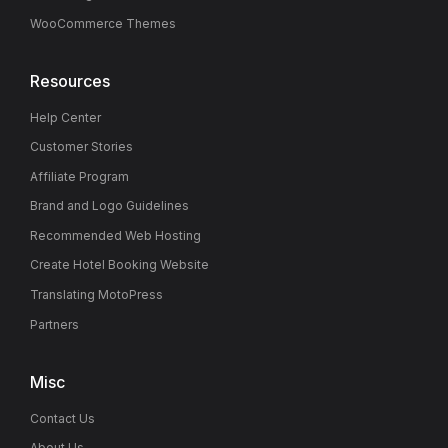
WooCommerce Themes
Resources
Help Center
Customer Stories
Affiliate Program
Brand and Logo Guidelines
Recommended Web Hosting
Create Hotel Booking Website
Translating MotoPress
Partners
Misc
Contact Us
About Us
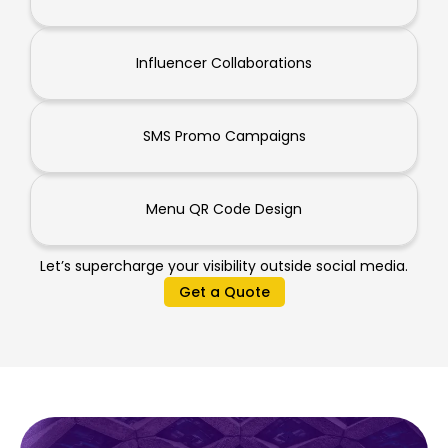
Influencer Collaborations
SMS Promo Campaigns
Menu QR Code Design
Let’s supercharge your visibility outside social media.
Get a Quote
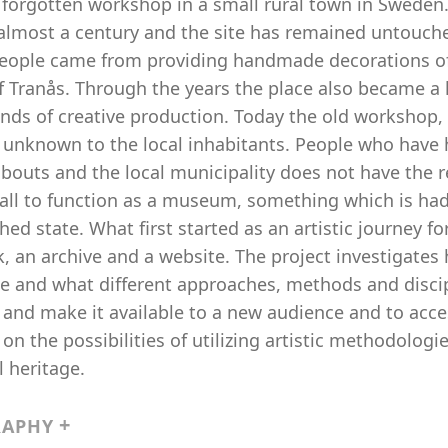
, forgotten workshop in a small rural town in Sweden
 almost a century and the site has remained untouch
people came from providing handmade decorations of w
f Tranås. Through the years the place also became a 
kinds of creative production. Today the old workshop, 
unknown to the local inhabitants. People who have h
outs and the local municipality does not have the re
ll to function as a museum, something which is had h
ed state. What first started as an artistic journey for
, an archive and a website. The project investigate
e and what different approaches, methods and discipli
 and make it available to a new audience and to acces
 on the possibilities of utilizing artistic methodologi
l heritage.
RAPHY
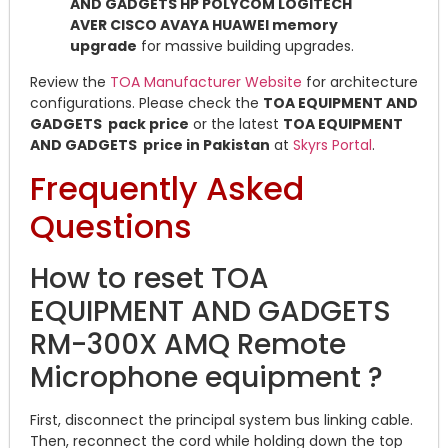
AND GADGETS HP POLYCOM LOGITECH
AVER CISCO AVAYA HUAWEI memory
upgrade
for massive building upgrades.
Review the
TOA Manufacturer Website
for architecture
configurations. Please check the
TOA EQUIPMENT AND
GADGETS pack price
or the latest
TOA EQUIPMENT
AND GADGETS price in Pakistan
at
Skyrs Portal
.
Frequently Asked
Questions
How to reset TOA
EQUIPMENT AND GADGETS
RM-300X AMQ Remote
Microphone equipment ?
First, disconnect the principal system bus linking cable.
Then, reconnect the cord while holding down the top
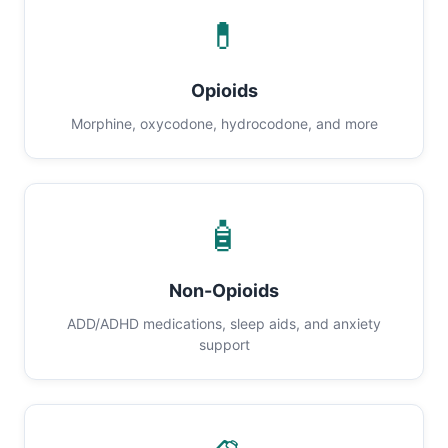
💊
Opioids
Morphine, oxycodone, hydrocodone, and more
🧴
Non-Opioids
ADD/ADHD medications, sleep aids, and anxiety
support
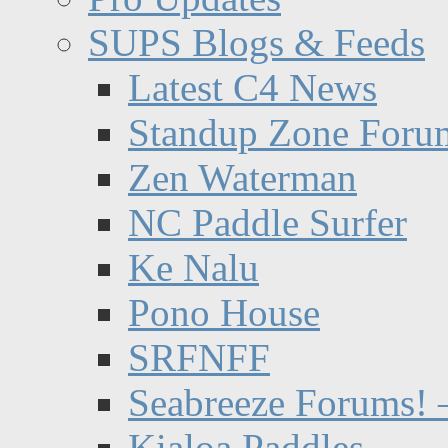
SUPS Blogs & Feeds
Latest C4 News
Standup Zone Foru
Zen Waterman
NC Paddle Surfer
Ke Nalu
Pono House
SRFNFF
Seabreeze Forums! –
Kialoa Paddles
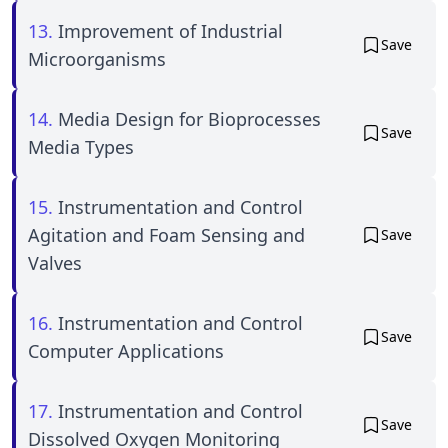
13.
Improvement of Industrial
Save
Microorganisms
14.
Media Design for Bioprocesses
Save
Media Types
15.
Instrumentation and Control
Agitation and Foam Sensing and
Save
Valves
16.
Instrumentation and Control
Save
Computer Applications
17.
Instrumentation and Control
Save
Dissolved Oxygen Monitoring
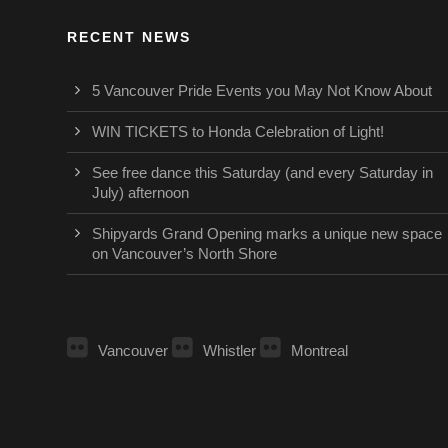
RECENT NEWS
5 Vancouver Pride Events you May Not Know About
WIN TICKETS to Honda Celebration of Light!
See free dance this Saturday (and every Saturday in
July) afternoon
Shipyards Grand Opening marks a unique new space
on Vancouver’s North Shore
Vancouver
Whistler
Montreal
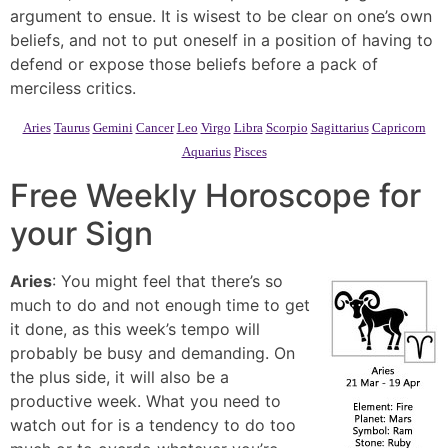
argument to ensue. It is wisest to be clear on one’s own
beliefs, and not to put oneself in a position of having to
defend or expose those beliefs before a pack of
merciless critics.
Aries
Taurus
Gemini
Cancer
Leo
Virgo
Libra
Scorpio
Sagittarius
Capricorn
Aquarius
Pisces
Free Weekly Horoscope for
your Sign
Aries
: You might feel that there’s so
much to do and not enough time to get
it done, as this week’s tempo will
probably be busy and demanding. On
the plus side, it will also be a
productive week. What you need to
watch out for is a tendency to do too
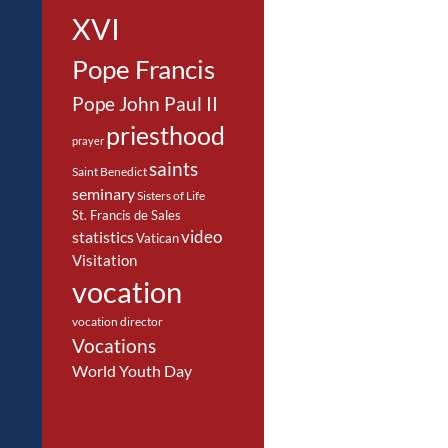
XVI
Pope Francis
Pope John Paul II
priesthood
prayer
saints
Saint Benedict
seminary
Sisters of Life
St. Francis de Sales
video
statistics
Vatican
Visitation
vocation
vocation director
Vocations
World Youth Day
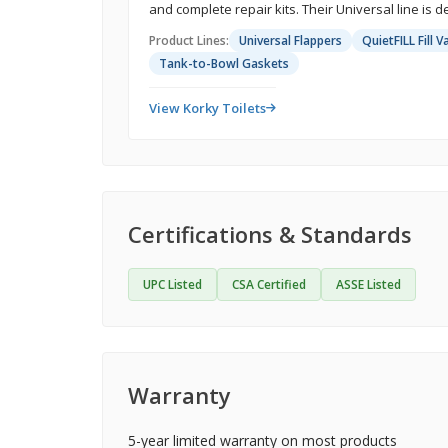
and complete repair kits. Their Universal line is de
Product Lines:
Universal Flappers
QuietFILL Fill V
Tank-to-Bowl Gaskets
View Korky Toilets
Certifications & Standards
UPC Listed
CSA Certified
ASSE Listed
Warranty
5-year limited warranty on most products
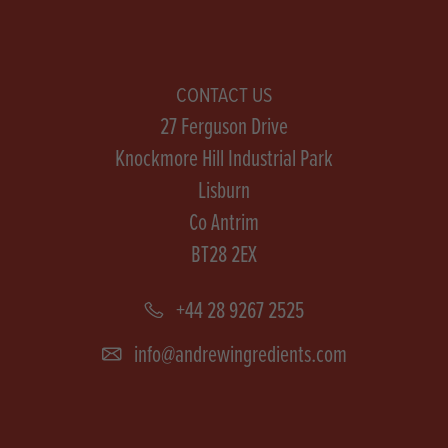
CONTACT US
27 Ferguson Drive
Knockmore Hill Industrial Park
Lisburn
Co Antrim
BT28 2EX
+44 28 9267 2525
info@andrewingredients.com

▶ [Task directions] Copy out each record word for word and omit any pictures.

▶ [Solved problem]
WooCommerce Themes
Resources
Help Center
Customer Stories
Affiliate Program
Brand and Logo Guidelines
Recommended Web Hosting
Create Hotel Booking Website
Translating MotoPress
Partners
Misc
Contact Us
About Us
Influencer Collaborations
SMS Promo Campaigns
Menu QR Code Design
Let’s supercharge your visibility outside social media.
Get a Quote
, forgotten workshop in a small rural town in Sweden
 almost a century and the site has remained untouch
people came from providing handmade decorations of w
f Tranås. Through the years the place also became a 
kinds of creative production. Today the old workshop, 
unknown to the local inhabitants. People who have h
outs and the local municipality does not have the re
ll to function as a museum, something which is had h
ed state. What first started as an artistic journey for
, an archive and a website. The project investigate
e and what different approaches, methods and discipli
 and make it available to a new audience and to acces
 on the possibilities of utilizing artistic methodologi
l heritage.
RAPHY
AND GADGETS HP POLYCOM LOGITECH
AVER CISCO AVAYA HUAWEI memory
upgrade
for massive building upgrades.
Review the
TOA Manufacturer Website
for architecture
configurations. Please check the
TOA EQUIPMENT AND
GADGETS pack price
or the latest
TOA EQUIPMENT
AND GADGETS price in Pakistan
at
Skyrs Portal
.
Frequently Asked
Questions
How to reset TOA
EQUIPMENT AND GADGETS
RM-300X AMQ Remote
Microphone equipment ?
First, disconnect the principal system bus linking cable.
Then, reconnect the cord while holding down the top
💊
Opioids
Morphine, oxycodone, hydrocodone, and more
🧴
Non-Opioids
ADD/ADHD medications, sleep aids, and anxiety
support
SUPS Blogs & Feeds
Latest C4 News
Standup Zone Foru
Zen Waterman
NC Paddle Surfer
Ke Nalu
Pono House
SRFNFF
Seabreeze Forums! –
Kialoa Paddles
13.
Improvement of Industrial
Save
Microorganisms
14.
Media Design for Bioprocesses
Save
Media Types
15.
Instrumentation and Control
Agitation and Foam Sensing and
Save
Valves
16.
Instrumentation and Control
Save
Computer Applications
17.
Instrumentation and Control
Save
Dissolved Oxygen Monitoring
RECENT NEWS
5 Vancouver Pride Events you May Not Know About
WIN TICKETS to Honda Celebration of Light!
See free dance this Saturday (and every Saturday in
July) afternoon
Shipyards Grand Opening marks a unique new space
on Vancouver’s North Shore
Vancouver
Whistler
Montreal
argument to ensue. It is wisest to be clear on one’s own
beliefs, and not to put oneself in a position of having to
defend or expose those beliefs before a pack of
merciless critics.
Aries
Taurus
Gemini
Cancer
Leo
Virgo
Libra
Scorpio
Sagittarius
Capricorn
Aquarius
Pisces
Free Weekly Horoscope for
your Sign
Aries
: You might feel that there’s so
much to do and not enough time to get
it done, as this week’s tempo will
probably be busy and demanding. On
the plus side, it will also be a
productive week. What you need to
watch out for is a tendency to do too
XVI
Pope Francis
Pope John Paul II
priesthood
prayer
saints
Saint Benedict
seminary
Sisters of Life
St. Francis de Sales
video
statistics
Vatican
Visitation
vocation
vocation director
Vocations
World Youth Day
and complete repair kits. Their Universal line is de
Product Lines:
Universal Flappers
QuietFILL Fill V
Tank-to-Bowl Gaskets
View Korky Toilets
Certifications & Standards
UPC Listed
CSA Certified
ASSE Listed
Warranty
5-year limited warranty on most products
CONTACT US
27 Ferguson Drive
Knockmore Hill Industrial Park
Lisburn
Co Antrim
BT28 2EX
+44 28 9267 2525
info@andrewingredients.com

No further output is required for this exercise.